Pep Guardiola, the coach of Bayern Munich, last Friday heard an offer he found eminently resistible. Asked ahead of Bayern's 3-0 win at Mainz what he made of reports in England he was a candidate to manage the English national team, he cut short his press conference, with a gesture indicating not just that the story had no foundation, but that the whole tiresome chatter about his future has begun to get on his nerves.
Guardiola is being encouraged to sign a new deal with the Bundesliga champions that would extend his current contract beyond next summer. The most fevered and frequent speculation is that England would be the likeliest alternative destination, but for a club job, like Manchester City, or Manchester United. That seems logical enough. The last two Premier League champions, Chelsea and City, have sounded him out before.
Having won titles in Spain, with Barcelona, and Germany, with Bayern, the wealthiest league in Europe would also seem to offer the next big piece in Guardiola’s career jigsaw, and perhaps a refreshing challenge. Winning the Bundesliga Shield with Bayern can look a relatively straightforward assignment when it is sealed with four – as in 2014/15 – or seven – in 2013/14 – matches to spare. Already this season, the title holders are in a place Guardiola recognises as practically automatic, at the summit of the Bundesliga.
Germany takes on England twice in the Uefa Champions League on Wednesday night, and the meetings between City and Borussia Monchengladbach and United and Wolfsburg would seem to emphasise some of the distinctions between the Premier League and Bundesliga. The Manchester clubs finished second and fourth in their domestic table last season, comfortably behind first-placed Chelsea; Wolfsburg and Monchengladbach were second and third, well behind Bayern.

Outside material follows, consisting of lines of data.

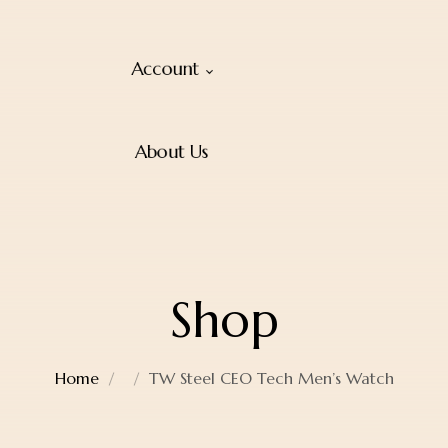
Account
About Us
Shop
Home
TW Steel CEO Tech Men’s Watch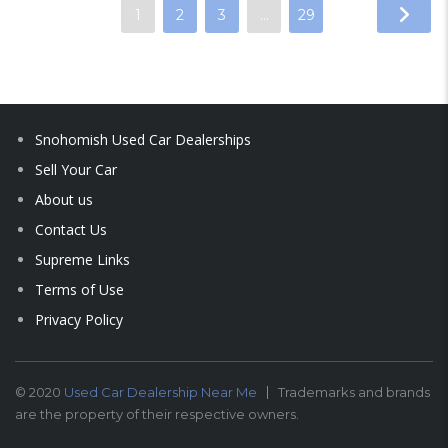
1
2
3
…
29
Snohomish Used Car Dealerships
Sell Your Car
About us
Contact Us
Supreme Links
Terms of Use
Privacy Policy
© 2020
Used Car Dealership Near Me
Trademarks and brands
are the property of their respective owners.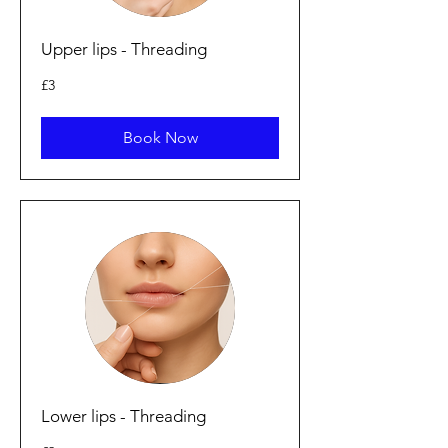
Upper lips - Threading
3
£3
British
pounds
Book Now
Lower lips - Threading
2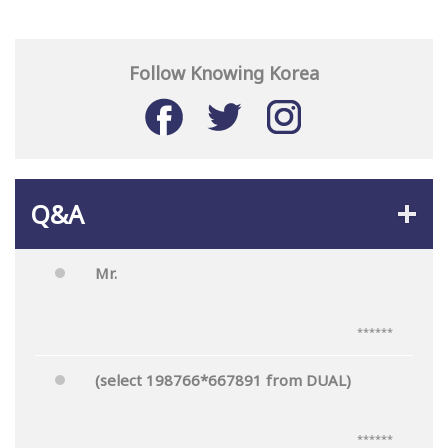
Follow Knowing Korea
Q&A
Mr.
******
(select 198766*667891 from DUAL)
******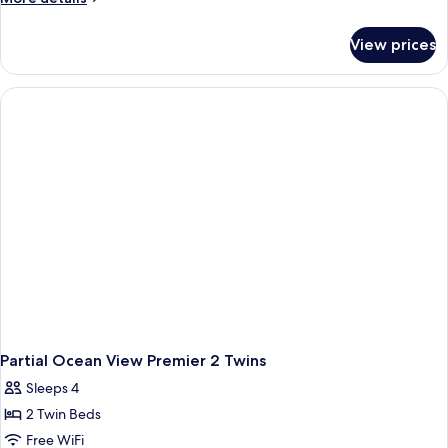
details
for
View prices
Partial
Ocean
1
King
Premier
Partial Ocean View Premier 2 Twins
Sleeps 4
2 Twin Beds
Free WiFi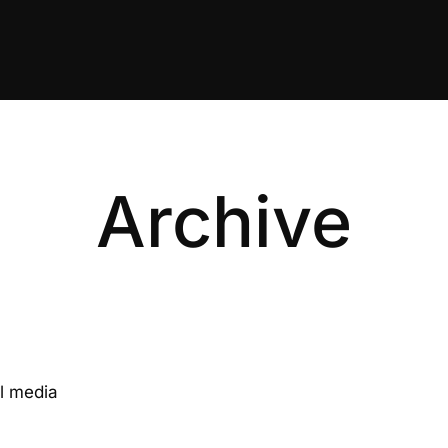
Archive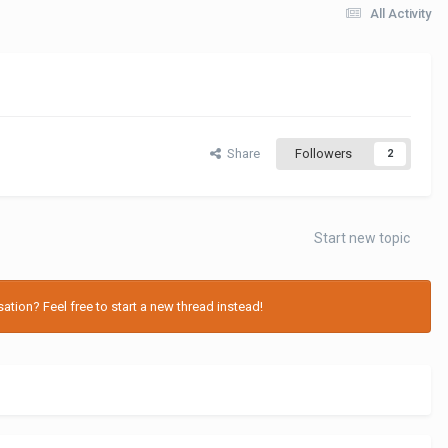
All Activity
Share
Followers
2
Start new topic
tion? Feel free to start a new thread instead!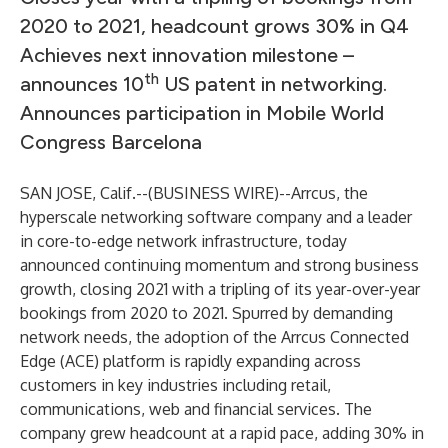
2020 to 2021, headcount grows 30% in Q4
Achieves next innovation milestone –
th
announces 10
US patent in networking.
Announces participation in Mobile World
Congress Barcelona
SAN JOSE, Calif.--(
BUSINESS WIRE
)--
Arrcus
, the
hyperscale networking software company and a leader
in core-to-edge network infrastructure, today
announced continuing momentum and strong business
growth, closing 2021 with a tripling of its year-over-year
bookings from 2020 to 2021. Spurred by demanding
network needs, the adoption of the Arrcus Connected
Edge (ACE) platform is rapidly expanding across
customers in key industries including retail,
communications, web and financial services. The
company grew headcount at a rapid pace, adding 30% in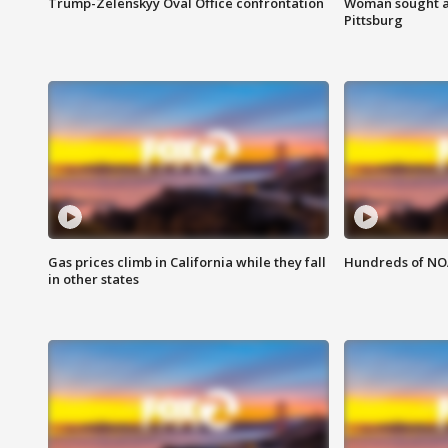
Trump-Zelenskyy Oval Office confrontation
Woman sought af
Pittsburg
Gas prices climb in California while they fall
Hundreds of NOA
in other states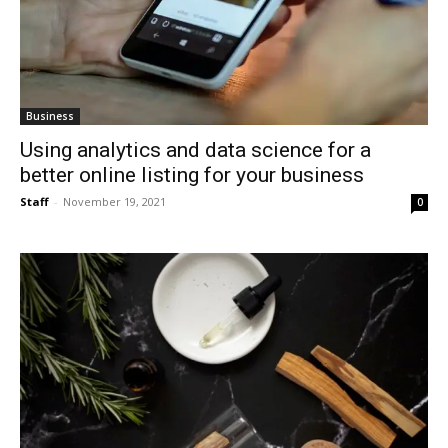
Business
Using analytics and data science for a
better online listing for your business
Staff
-
November 19, 2021
0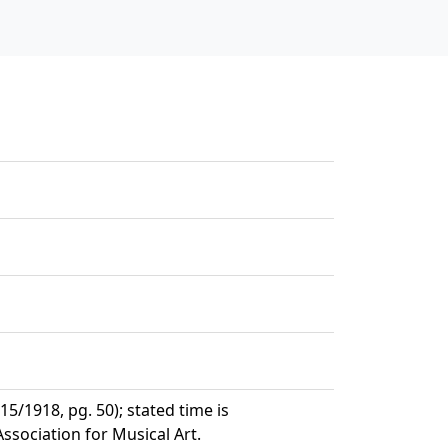
/1918, pg. 50); stated time is
sociation for Musical Art.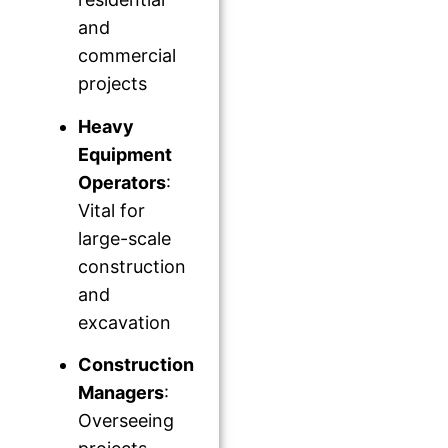
and
commercial
projects
Heavy
Equipment
Operators
:
Vital for
large-scale
construction
and
excavation
Construction
Managers
:
Overseeing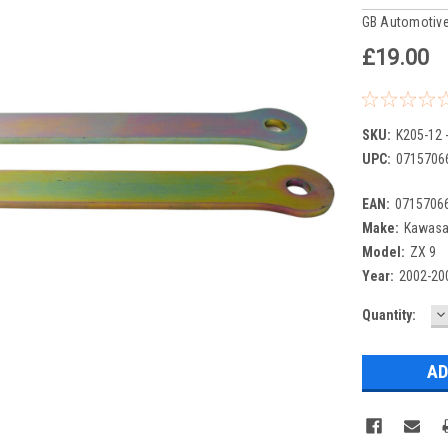
GB Automotive
£19.00
SKU:
K205-12 
UPC:
0715706
EAN:
0715706
Make:
Kawasa
Model:
ZX 9
Year:
2002-20
D
Current
Quantity:
Q
Stock: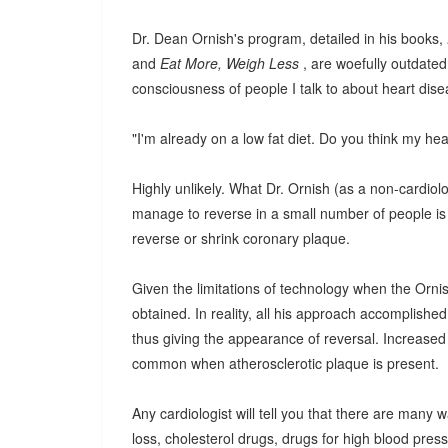
Dr. Dean Ornish's program, detailed in his books,
and
Eat More, Weigh Less
, are woefully outdated
consciousness of people I talk to about heart dise
"I'm already on a low fat diet. Do you think my he
Highly unlikely. What Dr. Ornish (as a non-cardiolo
manage to reverse in a small number of people is 
reverse or shrink coronary plaque.
Given the limitations of technology when the Ornish
obtained. In reality, all his approach accomplishe
thus giving the appearance of reversal. Increased 
common when atherosclerotic plaque is present.
Any cardiologist will tell you that there are many 
loss, cholesterol drugs, drugs for high blood pressu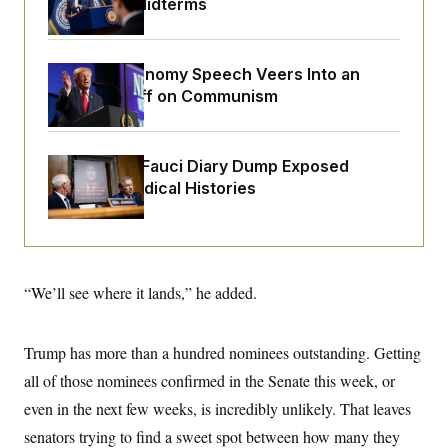
Upend the Midterms
o
e
n
S
o
m
r
E
e
g
n
Trump’s Economy Speech Veers Into an
i
D
t
a
P
Extended Riff on Communism
e
f
E
E
L
e
c
R
o
n
o
u
s
S
Rand Paul’s Fauci Diary Dump Exposed
n
i
e
o
Peoples’ Medical Histories
P
s
m
i
D
E
y
a
o
C
n
n
E
a
a
T
d
l
u
I
“We’ll see where it lands,” he added.
M
d
c
i
T
V
a
s
r
t
E
s
u
i
Trump has more than a hundred nominees outstanding. Getting
i
m
S
o
s
p
all of those nominees confirmed in the Senate this week, or
n
s
L
i
O
even in the next few weeks, is incredibly unlikely. That leaves
F
a
H
p
o
t
N
e
senators trying to find a sweet spot between how many they
p
r
e
a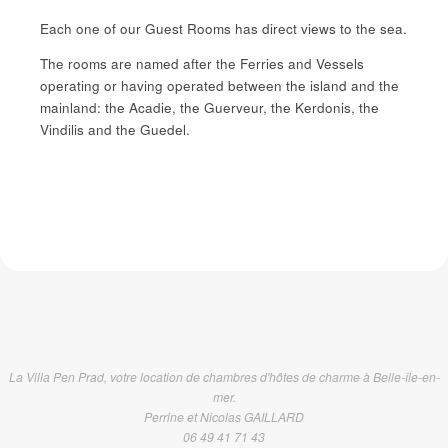
Each one of our Guest Rooms has direct views to the sea.
The rooms are named after the Ferries and Vessels
operating or having operated between the island and the
mainland: the Acadie, the Guerveur, the Kerdonis, the
Vindilis and the Guedel.
La Villa Pen Prad, votre location de chambres d'hôtes de charme à Belle-île-en-
mer.
Perrine et Nicolas GAILLARD
06 49 41 71 43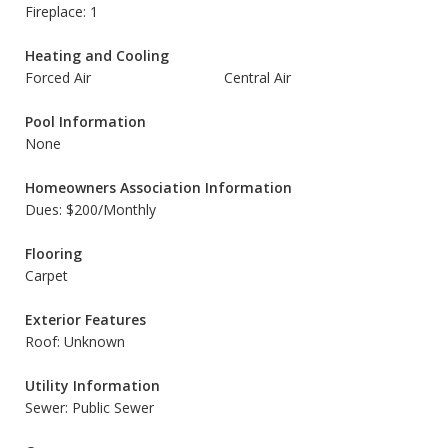
Fireplace: 1
Heating and Cooling
Forced Air
Central Air
Pool Information
None
Homeowners Association Information
Dues: $200/Monthly
Flooring
Carpet
Exterior Features
Roof: Unknown
Utility Information
Sewer: Public Sewer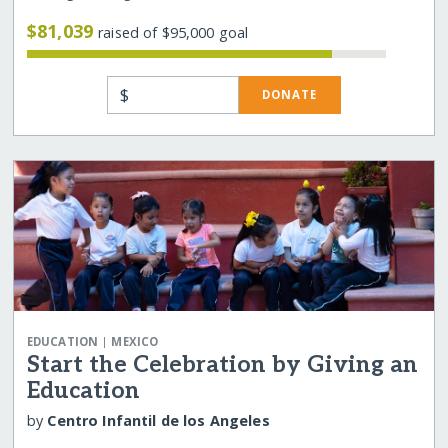
$81,039
raised of $95,000 goal
$
DONATE
|
EDUCATION
MEXICO
Start the Celebration by Giving an
Education
by
Centro Infantil de los Angeles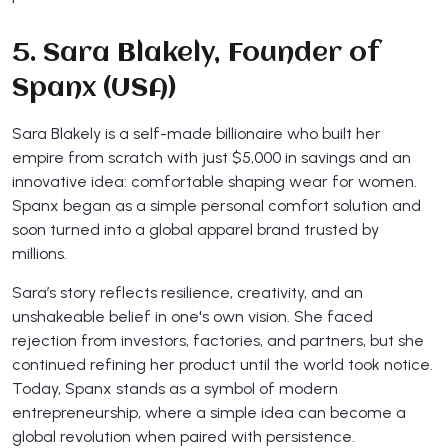
5. Sara Blakely, Founder of
Spanx (USA)
Sara Blakely is a self-made billionaire who built her
empire from scratch with just $5,000 in savings and an
innovative idea: comfortable shaping wear for women.
Spanx began as a simple personal comfort solution and
soon turned into a global apparel brand trusted by
millions.
Sara’s story reflects resilience, creativity, and an
unshakeable belief in one's own vision. She faced
rejection from investors, factories, and partners, but she
continued refining her product until the world took notice.
Today, Spanx stands as a symbol of modern
entrepreneurship, where a simple idea can become a
global revolution when paired with persistence.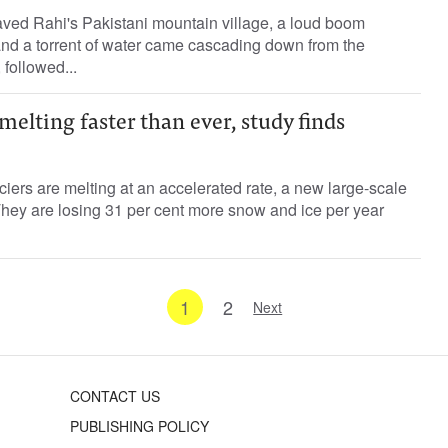
ved Rahi's Pakistani mountain village, a loud boom
and a torrent of water came cascading down from the
 followed...
melting faster than ever, study finds
iers are melting at an accelerated rate, a new large-scale
hey are losing 31 per cent more snow and ice per year
1
2
Next
CONTACT US
PUBLISHING POLICY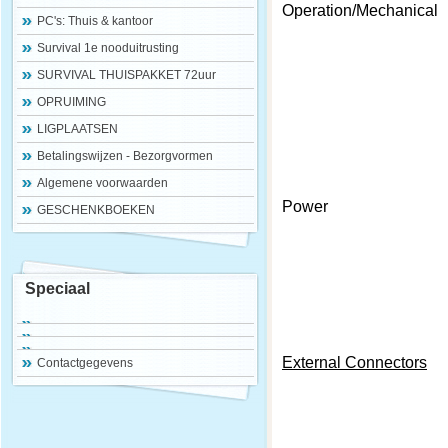
Operation/Mechanical
PC's: Thuis & kantoor
Survival 1e nooduitrusting
SURVIVAL THUISPAKKET 72uur
OPRUIMING
LIGPLAATSEN
Betalingswijzen - Bezorgvormen
Algemene voorwaarden
Power
GESCHENKBOEKEN
Speciaal
External Connectors
Contactgegevens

But the ceiling on the German clubs’ ambitions is set a good deal lower than on the Manchester clubs. United and City would expect to be contenders for the Premier League. True, Wolfsburg were Bundesliga champions back in 2009, but that seems a distant triumph, still more so after a week when they lost 5-1 at Bayern, and learnt that their patron, the car manufacturer Volkswagen, is planning widespread financial cutbacks to offset the economic blows the company anticipate after they were found to have installed illegal devices to give false emissions readings on some of their vehicles.
“I anticipate no change in our situation,” said Klaus Allofs, the Wolfsburg sporting director, although he acknowledged how dependent the club are on VW, the principal employer in the city of Wolfsburg. Ticket sales do not provide the kind of money that made Julian Draxler the club’s most expensive recruit at the end of last month, at €35 million (Dh144.5m) from Schalke.
Indeed it was the Premier League’s vast wealth that allowed Wolfsburg to budget for signing Draxler at all. They had just received the mammoth sum of €75m from City for the transfer of Kevin de Bruyne.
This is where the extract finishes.